TitleExploring Computerized Lexical Analysis to Predict Calibrated Peer Review Ratings of Student Writing in Chemistry
Publication TypeConference Paper
Year of Publication2013
AuthorsHaudek, KC, Urban-Lurain, M, Russell, AA
Conference NameNational Association on Research in Science Teaching
Date Published04/2013
Conference LocationRio Grande, Puerto Rico
KeywordsAACR, buffers, calibrated peer review, chemistry, Computerized scoring, Lexical analysis
Refereed DesignationRefereed
Full Text

Writing in undergraduate science courses represents an authentic scientific task and allows insight into student thinking, but is often limited in large enrollment courses due to resource constraints.

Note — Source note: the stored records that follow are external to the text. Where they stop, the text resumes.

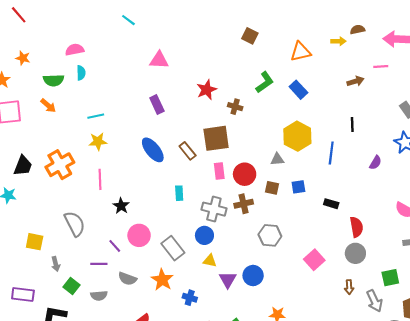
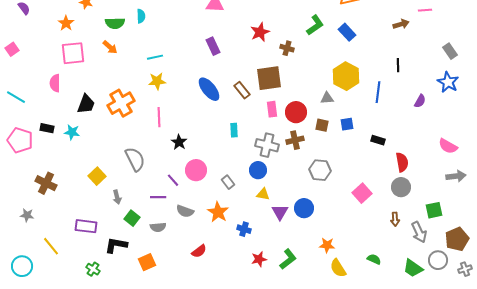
yellow square: (35, 242) -> (97, 176), turned 36
gray rectangle: (173, 248) -> (228, 182), size x0.6

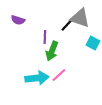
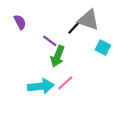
purple semicircle: (18, 20) -> (20, 22), turned -136
purple line: (45, 37) -> (50, 41), turned -56

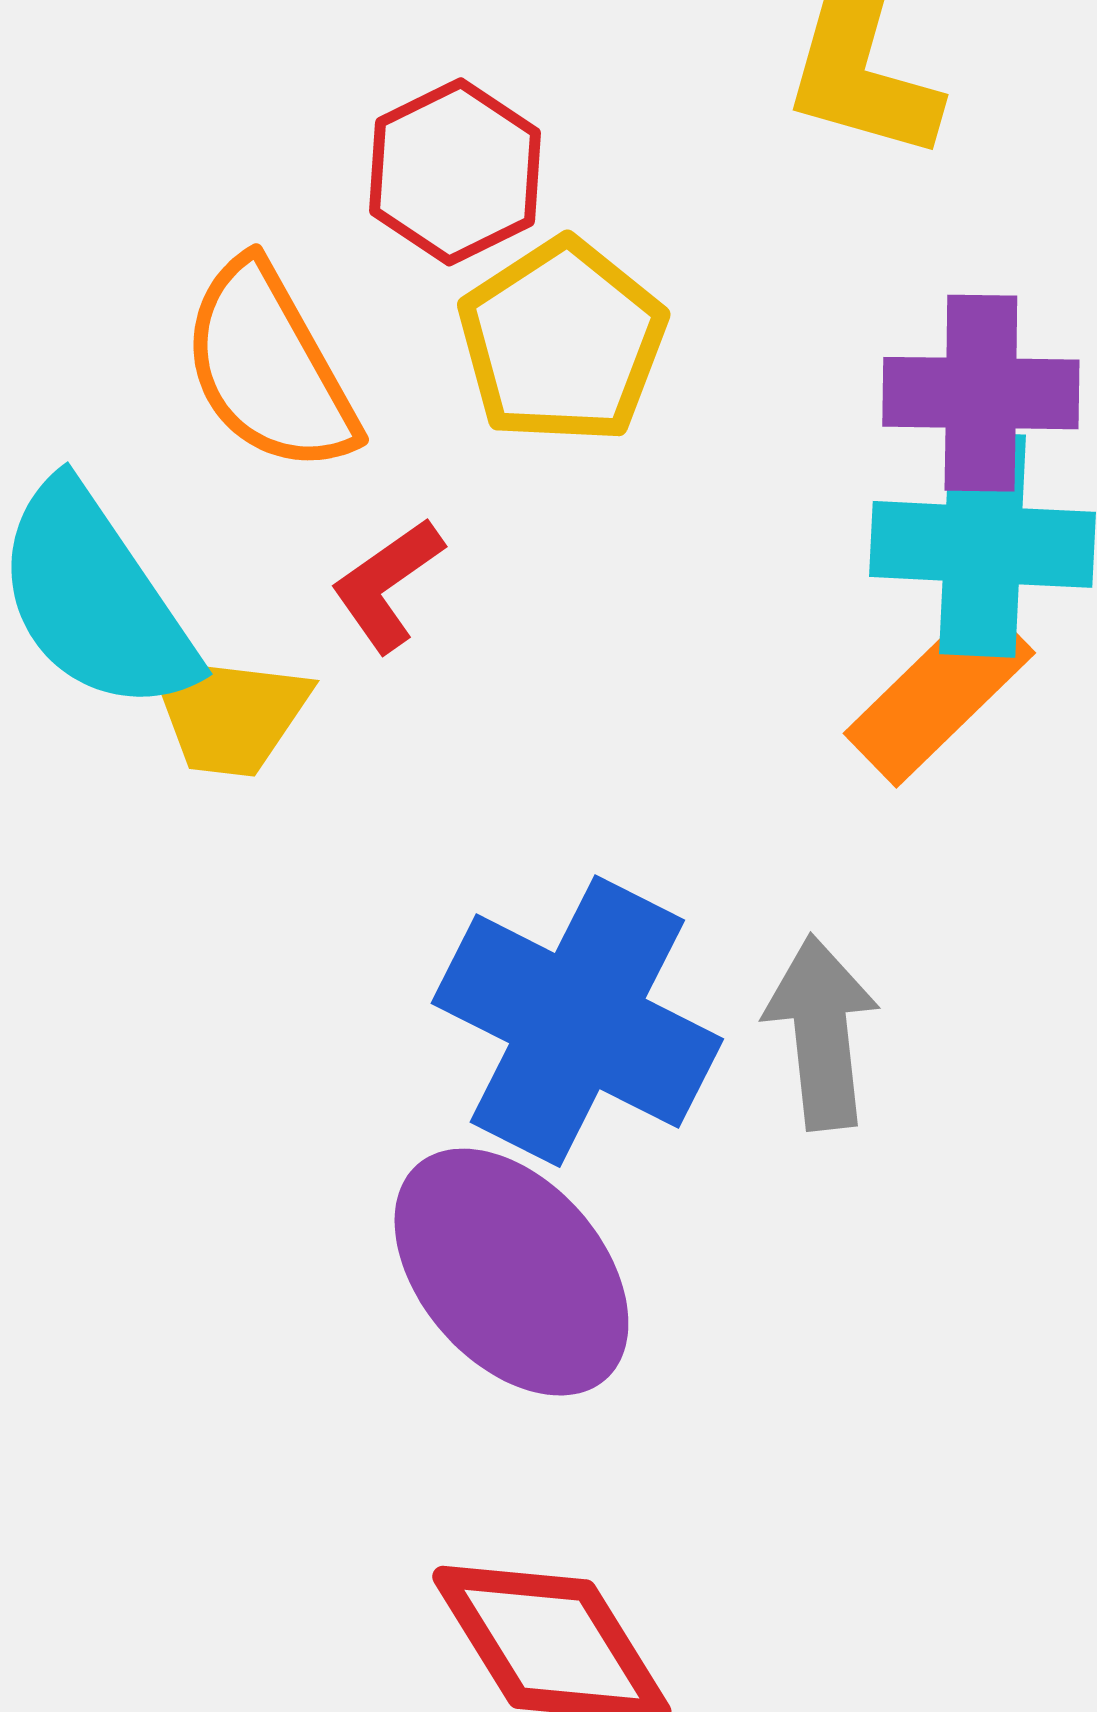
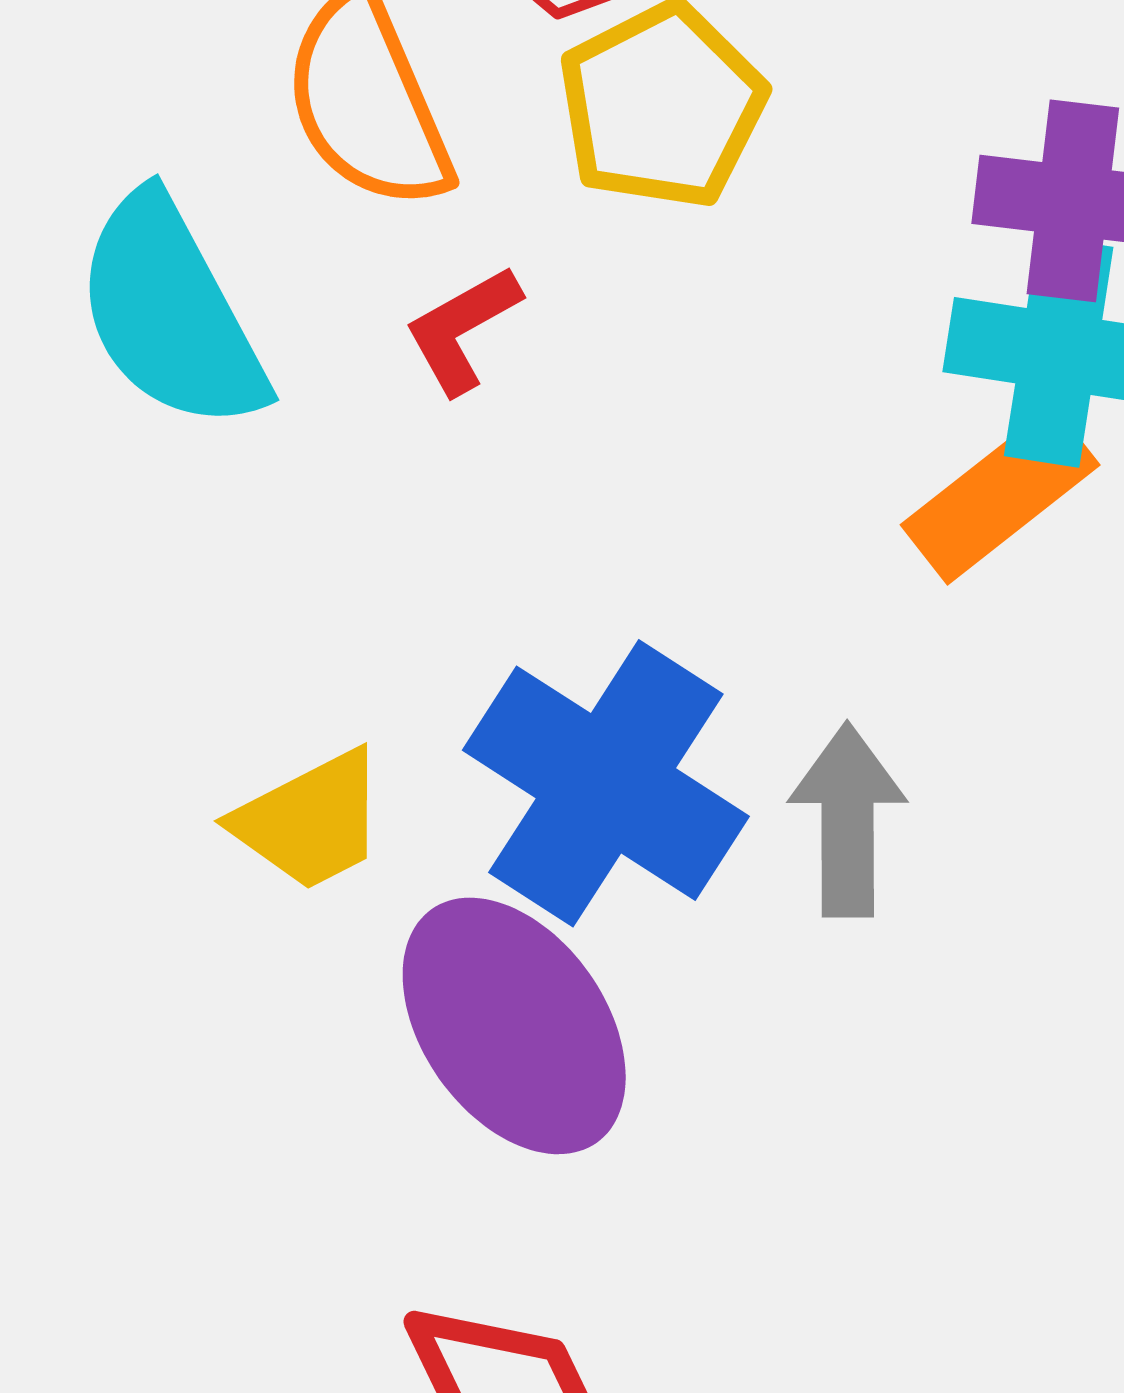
yellow trapezoid: (229, 714) -> (310, 821), moved, turned -40

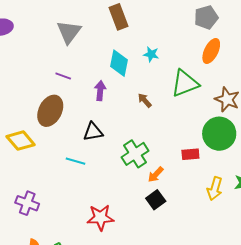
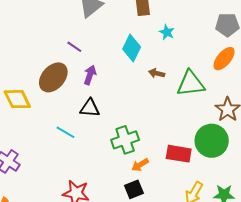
cyan star: (151, 54) -> (167, 32), moved
purple arrow: (100, 91) -> (90, 75), moved
brown arrow: (145, 100) -> (157, 73), moved, turned -49
red rectangle: (190, 154) -> (179, 154), size x1.4

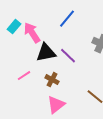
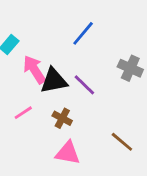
pink arrow: (32, 33) -> (34, 70), moved
pink triangle: (56, 105) -> (68, 153), turned 48

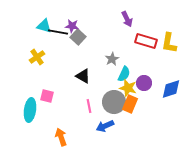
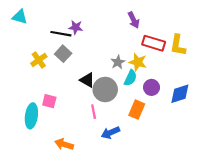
cyan triangle: (44, 26) -> (20, 17), moved
gray square: (78, 37) -> (63, 54), moved
yellow star: (128, 88) -> (138, 62), moved
gray circle: (114, 102) -> (105, 90), moved
orange arrow: (61, 137) -> (64, 144), turned -54

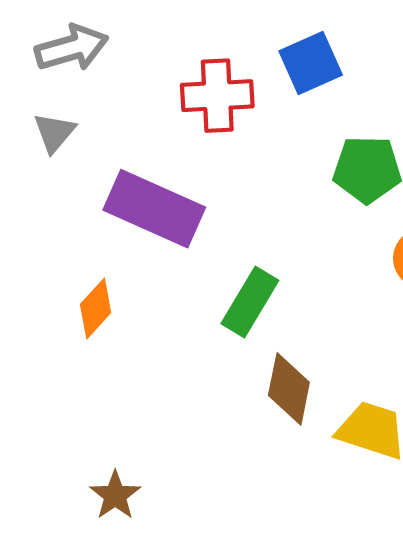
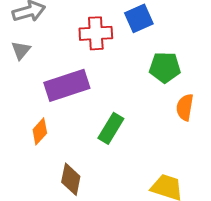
purple rectangle: (154, 209) -> (67, 85), turned -42
brown diamond: (289, 389) -> (71, 179), moved

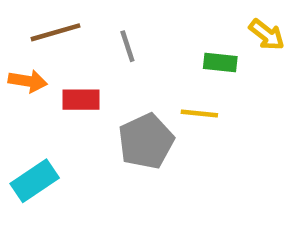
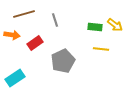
yellow arrow: (267, 35) -> (115, 25), moved
red rectangle: (81, 100) -> (35, 43), turned -35
yellow line: (199, 114) -> (101, 49), moved

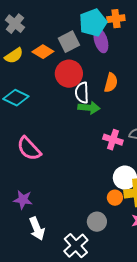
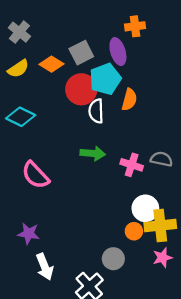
cyan pentagon: (93, 23) -> (105, 79), moved
green arrow: (89, 108) -> (93, 153), moved

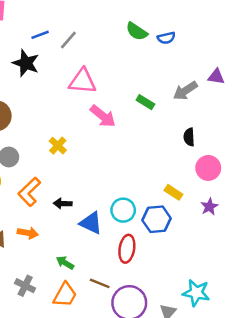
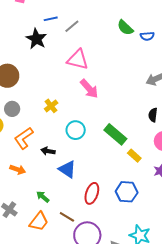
green rectangle: (145, 102) -> (115, 134), moved, size x1.6
cyan circle: (123, 210) -> (76, 130), moved
blue hexagon: (157, 219) -> (127, 192), moved

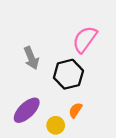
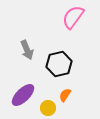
pink semicircle: (85, 39) -> (73, 17), moved

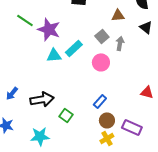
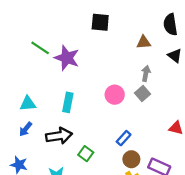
gray square: (102, 36) -> (143, 94), moved
cyan rectangle: (74, 48) -> (68, 102), moved, turned -36
cyan triangle: (54, 55) -> (28, 104), moved
pink circle: (101, 62) -> (115, 95), moved

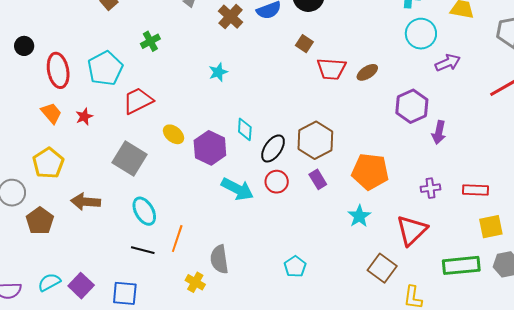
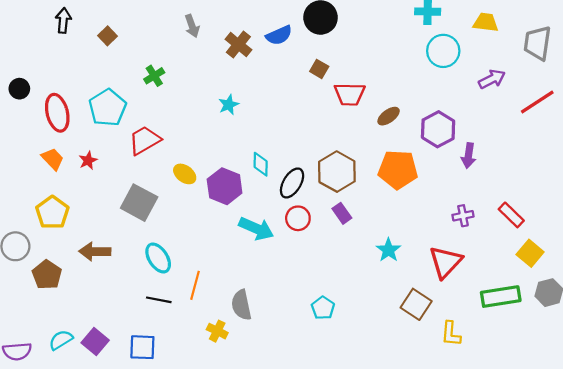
purple arrow: (448, 63) -> (492, 79), moved
brown ellipse: (367, 72) -> (389, 116), moved
orange pentagon: (370, 172) -> (398, 170), moved
red rectangle: (475, 190) -> (511, 215), turned 45
yellow square: (491, 227) -> (530, 253), turned -35

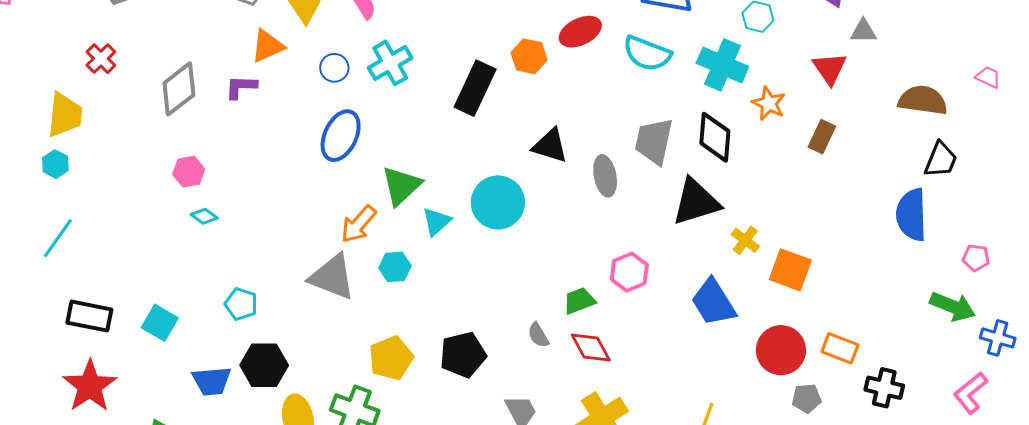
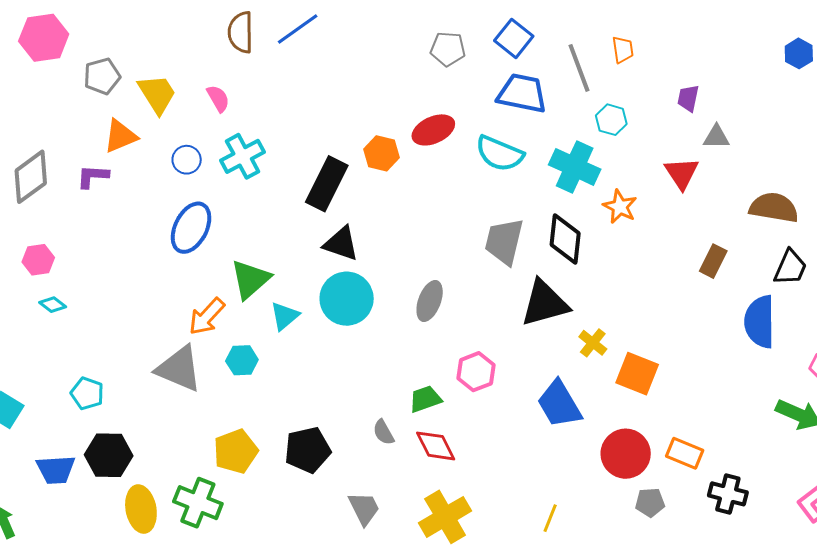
brown rectangle: (822, 137) -> (713, 261), moved
black triangle: (550, 146) -> (341, 244), moved
gray ellipse: (605, 176) -> (430, 301), moved, turned 30

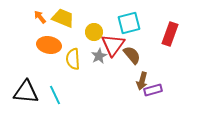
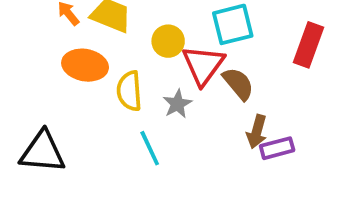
gray star: (99, 56) -> (177, 104), moved
cyan line: (55, 95) -> (150, 148), moved

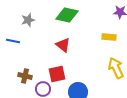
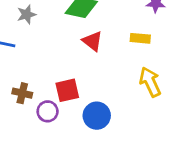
red triangle: (63, 45) -> (93, 41), moved

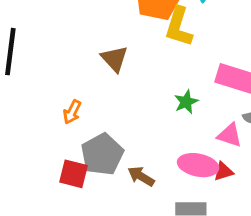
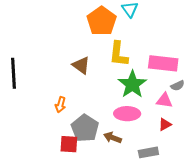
yellow L-shape: (179, 27) -> (119, 54), moved
green star: (186, 102) -> (132, 84), size x1.8
pink ellipse: (198, 165) -> (127, 114), moved

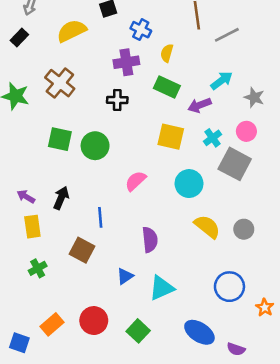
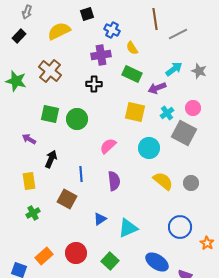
yellow semicircle: (167, 53) -> (132, 48), turned -48
gray star: (254, 97) -> (199, 71), moved
purple arrow: (26, 197) -> (29, 139), moved
purple semicircle: (150, 240) -> (114, 181), moved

We are investigating the combination of two approaches for evaluating student writing to overcome these constraints: using Calibrated Peer Review (CPR) and computerized text analysis. We investigate the possibility of computerized analysis of long (approximately 1700 characters), highly-structured essays, which have been scored by multiple trained, student peer reviewers. We extended and revised resources created in previous lexical projects for an assignment about buffer systems given in a general chemistry course. Our analysis revealed that students used many ideas in their writing. Over 100 lexical categories were created to capture the ideas in student writing, with each student’s response placed into about 40 categories. We used these lexical categories as independent variables in statistical models to predict peer ratings. Also, we investigated the addition of limited semantic information (word proximity) and results of writing-quality rubric criteria as independent variables. Addition of these variables resulted in a better performing statistical model, with R2=0.551. This scoring model used 24 of the independent variables: 20 lexical categories, 2 rubric criteria, one word proximity pair and response length. The lexical categories selected by the scoring model align well with the scoring rubric used by the peer reviewers, providing face validity for the lexical analysis. In addition, both rubric criteria included as variables were selected by the statistical model, indicating that writing quality was an important consideration of peer review.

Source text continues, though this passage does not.